A COP30, em Belém do Pará, não poderá ser um fracasso. Há muitos elementos envolvidos, que vão desde a garantia de condições de subsistência nos territórios até a própria continuidade da vida e do planeta como os conhecemos. No entanto, para que se chegue até lá, a governança climática internacional precisa resolver seus entraves.

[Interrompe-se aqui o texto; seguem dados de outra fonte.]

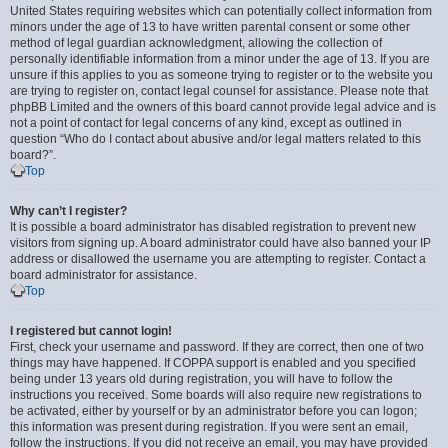
United States requiring websites which can potentially collect information from
minors under the age of 13 to have written parental consent or some other
method of legal guardian acknowledgment, allowing the collection of
personally identifiable information from a minor under the age of 13. If you are
unsure if this applies to you as someone trying to register or to the website you
are trying to register on, contact legal counsel for assistance. Please note that
phpBB Limited and the owners of this board cannot provide legal advice and is
not a point of contact for legal concerns of any kind, except as outlined in
question “Who do I contact about abusive and/or legal matters related to this
board?”.
Top
Why can’t I register?
It is possible a board administrator has disabled registration to prevent new
visitors from signing up. A board administrator could have also banned your IP
address or disallowed the username you are attempting to register. Contact a
board administrator for assistance.
Top
I registered but cannot login!
First, check your username and password. If they are correct, then one of two
things may have happened. If COPPA support is enabled and you specified
being under 13 years old during registration, you will have to follow the
instructions you received. Some boards will also require new registrations to
be activated, either by yourself or by an administrator before you can logon;
this information was present during registration. If you were sent an email,
follow the instructions. If you did not receive an email, you may have provided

Hoje o principal deles está ligado aos meios de implementação do Acordo de Paris – ou, em outras palavras, ao financiamento para que ele seja realmente efetivo. O Sul Global, na maior parte dos temas, já estabeleceu sua agenda: o Norte deve ser o maior financiador da transição ecológica. Este, por sua vez, ainda é reticente em prover o que deve – e daí a paralisia do que deveria avançar mais rápido. Há mais de vinte anos, o Brasil teve a habilidade política de ler o espírito do tempo e entender que as responsabilidades eram coletivas, mas não iguais para todos – e dissemos isso ao mundo. Nos cabe, agora, atualizar este princípio e operacionalizá-lo. O Brasil deve agir – é questão de vida ou morte.
Marília Closs é pesquisadora da Plataforma CIPÓ, um instituto de pesquisa independente, sem fins lucrativos, liderado por mulheres e dedicado à cooperação internacional para a promoção da ação climática e do desenvolvimento sustentável, a partir de perspectivas latinoamericanas e do Sul Global.